Conceptual Art and Minimalism of the 1960s discovered in language a means of diverting focus away from the formal art object. If art were made of words it could double as a set of instructions for an experience beyond its verbal form. This led to a recognition that language itself had become the true locus of the work. For artists it constituted an unspoiled medium, free of the aesthetic distinctions that had become moribund in purely visual work. Words could be functional purveyors of ideas, or generic objects, rather than signifiers inflected by a traditional literary culture. Transplanted into an art context, they seemed detachable from their historical baggage. At a time when artists were seeking to escape the rarefied aesthetics of 1960s formalism and go for greater objectivity, the medium of language made the fine distinctions of abstract art look hopelessly subjective.
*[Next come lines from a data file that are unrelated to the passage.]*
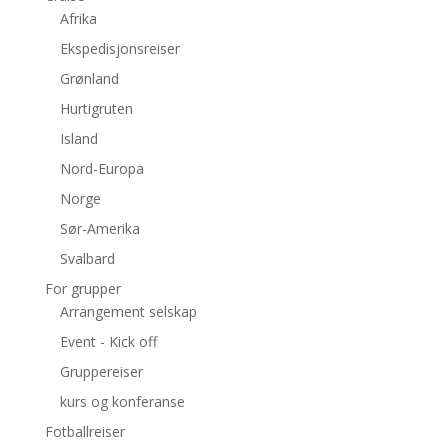
Afrika
Ekspedisjonsreiser
Grønland
Hurtigruten
Island
Nord-Europa
Norge
Sør-Amerika
Svalbard
For grupper
Arrangement selskap
Event - Kick off
Gruppereiser
kurs og konferanse
Fotballreiser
If Conceptual Art tended to favour philosophical, scientific, technical or legal vocabularies for its purposes, Minimalism was more congruent with contemporary literature--particularly poetry--drawing it into an unfamiliar gravitational field where none of the usual rules applied. With his famous imagist encapsulation from 1944, 'No Ideas but in Things', William Carlos Williams meant 'things' as verbal images of irreducible particularity, but the phrase happens to serve just as well as an all-purpose definition of Minimalism. In a serendipitous meeting of cultures, Robert Smithson was a child patient when Williams worked as a doctor in the small town of Rutherford, New Jersey.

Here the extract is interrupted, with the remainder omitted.